Machine Learning and Molecular Modelling: A Synergistic Approach to Rapid Reactivity Prediction

Lead Research Organisation: University of Bath
Department Name: Chemistry

Abstract

The computational design of new chemical reactions is regarded as one of the "Holy Grails" of computational organic chemistry and biochemistry. Accurate and fast computational approaches to predicting chemical reactivity would provide cost-effective alternatives to time-consuming experimental approaches, and in some cases animal testing, in drug design, toxicology and chemical synthesis. Of great importance are mechanism-based prediction models because they are much more likely to reach general acceptance compared to computational "black-box" models which offer no insight into how and why predictions are made. Providing such insight is especially important for models to gain regulatory acceptance in toxicology and drug design. However, no current computational approach (molecular modelling or machine learning (ML)) to reactivity prediction offers the combination of fast, accurate predictions with clear mechanistic insight; one or more of these desirable characteristics must be sacrificed in pursuit of the others.

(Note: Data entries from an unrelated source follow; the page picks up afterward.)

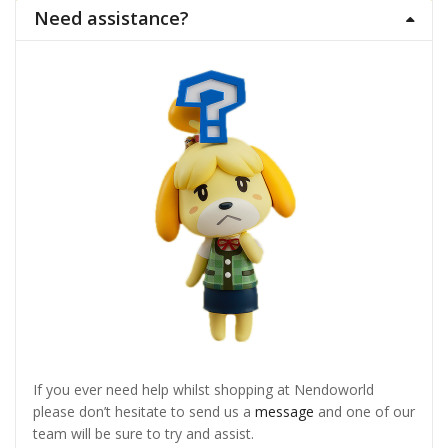
Need assistance?
If you ever need help whilst shopping at Nendoworld
please don’t hesitate to send us a
message
and one of our
team will be sure to try and assist.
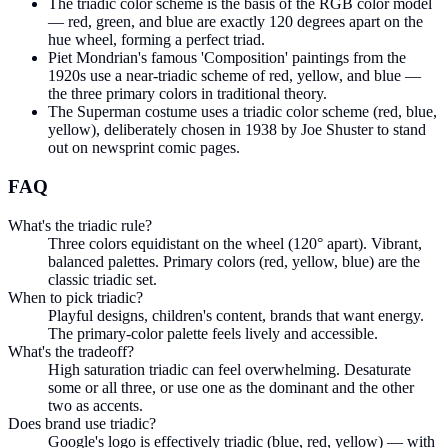
The triadic color scheme is the basis of the RGB color model
— red, green, and blue are exactly 120 degrees apart on the
hue wheel, forming a perfect triad.
Piet Mondrian's famous 'Composition' paintings from the
1920s use a near-triadic scheme of red, yellow, and blue —
the three primary colors in traditional theory.
The Superman costume uses a triadic color scheme (red, blue,
yellow), deliberately chosen in 1938 by Joe Shuster to stand
out on newsprint comic pages.
FAQ
What's the triadic rule?
Three colors equidistant on the wheel (120° apart). Vibrant,
balanced palettes. Primary colors (red, yellow, blue) are the
classic triadic set.
When to pick triadic?
Playful designs, children's content, brands that want energy.
The primary-color palette feels lively and accessible.
What's the tradeoff?
High saturation triadic can feel overwhelming. Desaturate
some or all three, or use one as the dominant and the other
two as accents.
Does brand use triadic?
Google's logo is effectively triadic (blue, red, yellow) — with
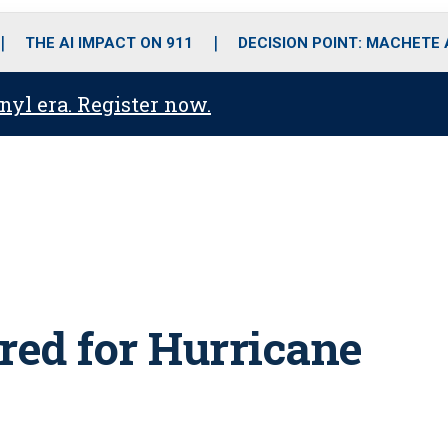
o
r
r
i
e
k
a
n
THE AI IMPACT ON 911
DECISION POINT: MACHETE
m
anyl era. Register now.
red for Hurricane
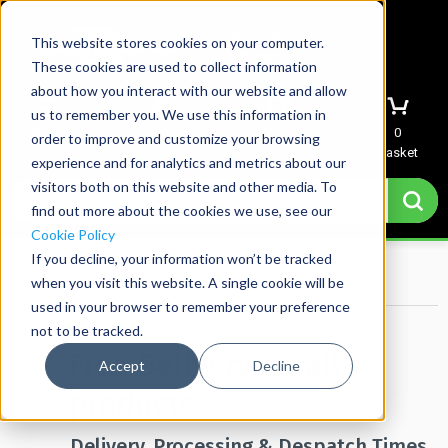
This website stores cookies on your computer.
These cookies are used to collect information
about how you interact with our website and allow
us to remember you. We use this information in
Menu
Sign In
Quote
0
order to improve and customize your browsing
Basket
experience and for analytics and metrics about our
visitors both on this website and other media. To
find out more about the cookies we use, see our
Cookie Policy
If you decline, your information won’t be tracked
Home
→
Delivery
when you visit this website. A single cookie will be
used in your browser to remember your preference
not to be tracked.
Free Delivery on all
Accept
Decline
products
Delivery, Processing & Despatch Times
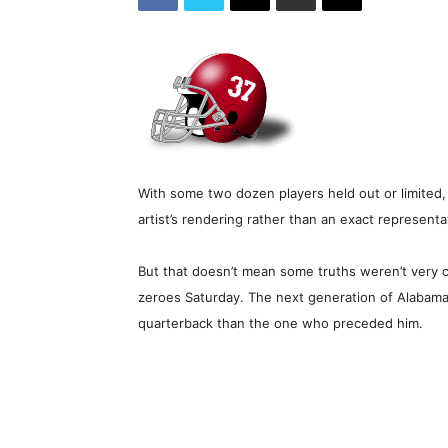
With some two dozen players held out or limited, 
artist’s rendering rather than an exact represent
But that doesn’t mean some truths weren’t very cl
zeroes Saturday. The next generation of Alabama f
quarterback than the one who preceded him.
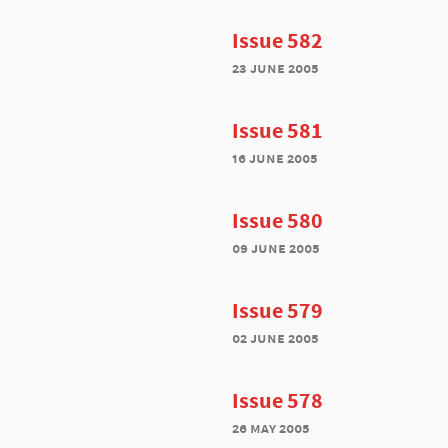
Issue 582
23 june 2005
Issue 581
16 june 2005
Issue 580
09 june 2005
Issue 579
02 june 2005
Issue 578
26 may 2005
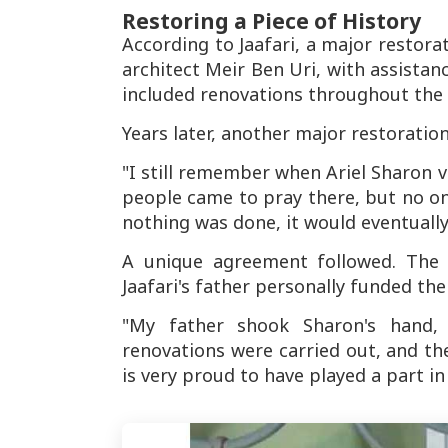
Restoring a Piece of History
According to Jaafari, a major restora
architect Meir Ben Uri, with assistanc
included renovations throughout the b
Years later, another major restoratio
"I still remember when Ariel Sharon vi
people came to pray there, but no on
nothing was done, it would eventually
A unique agreement followed. The s
Jaafari's father personally funded the
"My father shook Sharon's hand,
renovations were carried out, and t
is very proud to have played a part in 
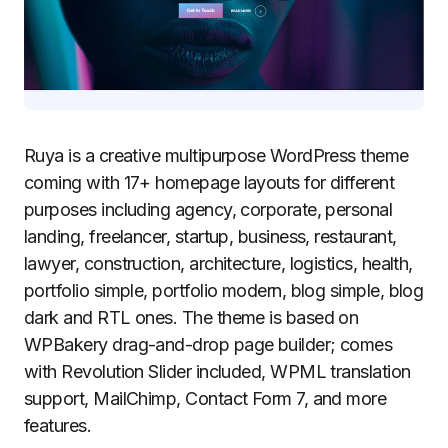
Ruya is a creative multipurpose WordPress theme
coming with 17+ homepage layouts for different
purposes including agency, corporate, personal
landing, freelancer, startup, business, restaurant,
lawyer, construction, architecture, logistics, health,
portfolio simple, portfolio modern, blog simple, blog
dark and RTL ones. The theme is based on
WPBakery drag-and-drop page builder; comes
with Revolution Slider included, WPML translation
support, MailChimp, Contact Form 7, and more
features.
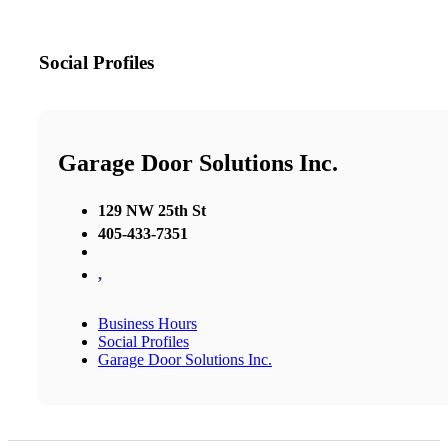
Social Profiles
Garage Door Solutions Inc.
129 NW 25th St
405-433-7351
,
Business Hours
Social Profiles
Garage Door Solutions Inc.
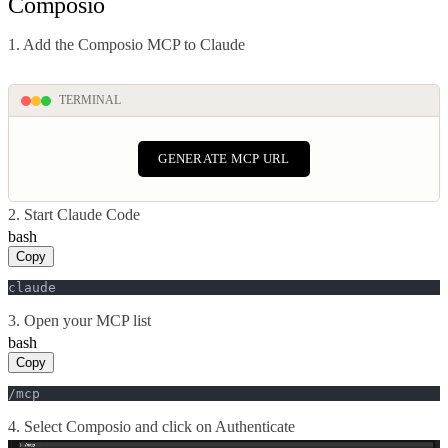
Composio
1. Add the Composio MCP to Claude
TERMINAL
GENERATE MCP URL
2. Start Claude Code
bash
Copy
claude
3. Open your MCP list
bash
Copy
/mcp
4. Select Composio and click on Authenticate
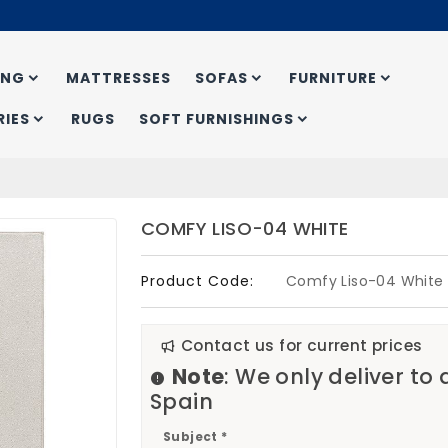
ING
MATTRESSES
SOFAS
FURNITURE
IES
RUGS
SOFT FURNISHINGS
COMFY LISO-04 WHITE
Product Code:
Comfy Liso-04 White
Contact us for current prices
Note
: We only deliver to
Spain
Subject *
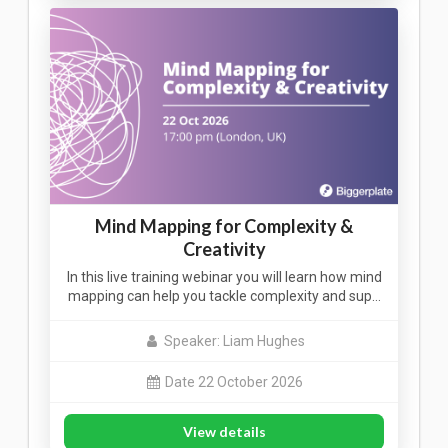
Mind Mapping for Complexity &
Creativity
In this live training webinar you will learn how mind
mapping can help you tackle complexity and sup…
Speaker: Liam Hughes
Date 22 October 2026
View details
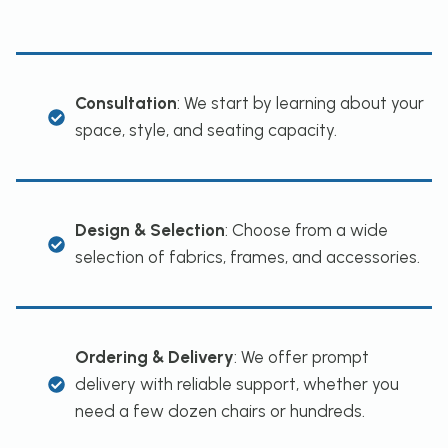
Consultation
: We start by learning about your
space, style, and seating capacity.
Design & Selection
: Choose from a wide
selection of fabrics, frames, and accessories.
Ordering & Delivery
: We offer prompt
delivery with reliable support, whether you
need a few dozen chairs or hundreds.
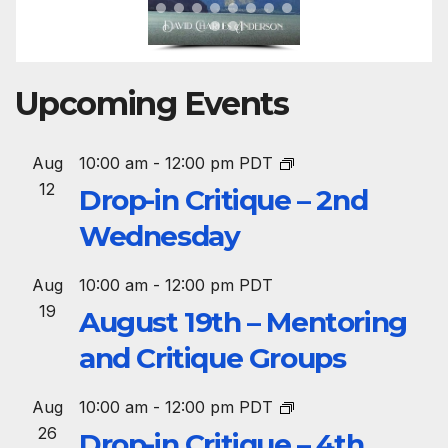
Upcoming Events
Aug
10:00 am
-
12:00 pm
PDT
12
Drop-in Critique – 2nd
Wednesday
Aug
10:00 am
-
12:00 pm
PDT
19
August 19th – Mentoring
and Critique Groups
Aug
10:00 am
-
12:00 pm
PDT
26
Drop-in Critique – 4th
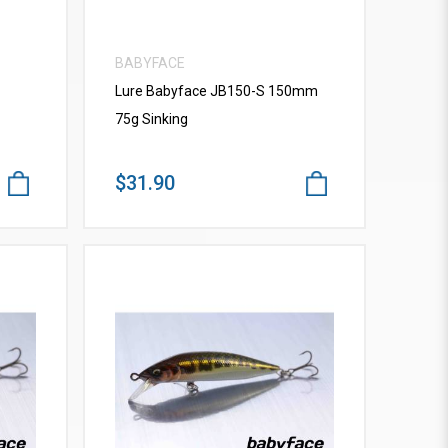
BABYFACE
Lure Babyface JB150-S 150mm
75g Sinking
$31.90
VIEW MORE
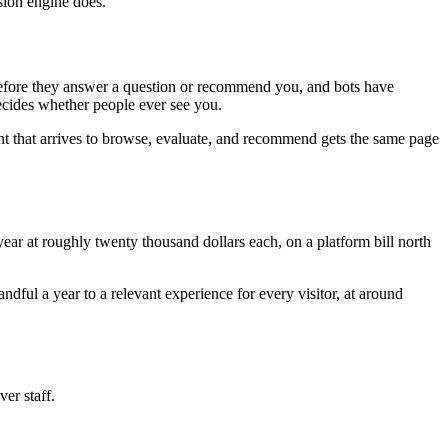
sion engine does.
e before they answer a question or recommend you, and bots have
decides whether people ever see you.
nt that arrives to browse, evaluate, and recommend gets the same page
ar at roughly twenty thousand dollars each, on a platform bill north
ful a year to a relevant experience for every visitor, at around
ver staff.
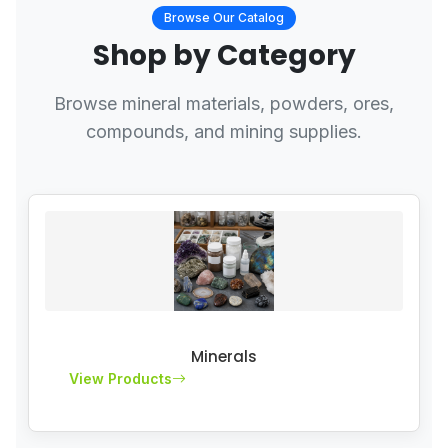
Browse Our Catalog
Shop by Category
Browse mineral materials, powders, ores,
compounds, and mining supplies.
Minerals
View Products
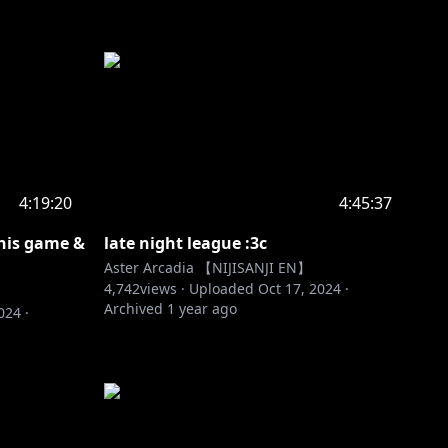
4:19:20
4:45:37
his game &
late night league :3c
Aster Arcadia 【NIJISANJI EN】
4,742
views ·
Uploaded
Oct 17, 2024
·
Archived
1 year ago
2024
·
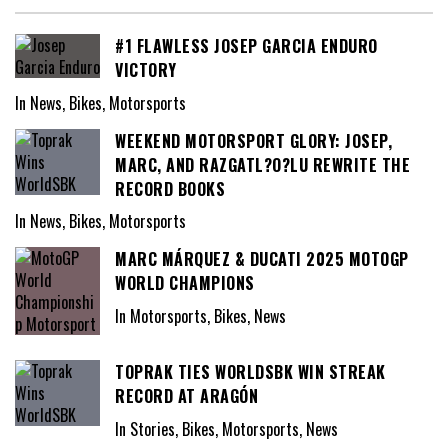
#1 FLAWLESS JOSEP GARCIA ENDURO
VICTORY
In News, Bikes, Motorsports
WEEKEND MOTORSPORT GLORY: JOSEP,
MARC, AND RAZGATL?O?LU REWRITE THE
RECORD BOOKS
In News, Bikes, Motorsports
MARC MÁRQUEZ & DUCATI 2025 MOTOGP
WORLD CHAMPIONS
In Motorsports, Bikes, News
TOPRAK TIES WORLDSBK WIN STREAK
RECORD AT ARAGÓN
In Stories, Bikes, Motorsports, News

This project will develop a novel, synergistic molecular modelling and ML approach to rapid, high-accuracy and mechanism-based reactivity prediction for use in toxicology, drug design and chemical synthesis and thus help realise the "Holy Grail".

We will train and validate ML models on large datasets (~10,000 compounds) that can correct energy barriers obtained from rapid molecular modelling techniques to those derived from prohibitively slow, high-accuracy methods. Our synergistic approach to reaction modelling will thus be to derive mechanistic insight from these rapid molecular modelling techniques and use our ML models to obtain fast and accurate reaction barriers. Models for C-N bond-forming reactions will be developed for use in covalent drug design (targeting lysine), toxicology (predicting mutagenicity and respiratory sensitisation) and pharmaceutical drug synthesis planning. To demonstrate the broad utility of our synergistic approach, we will use it to rationalise experimental reactivity data of biologically and synthetically relevant systems for which the use of current modelling approaches would be prohibitively slow. Rather than requiring a supercomputer, predictions will be possible even on a laptop which will represent a paradigm shift in reaction modelling.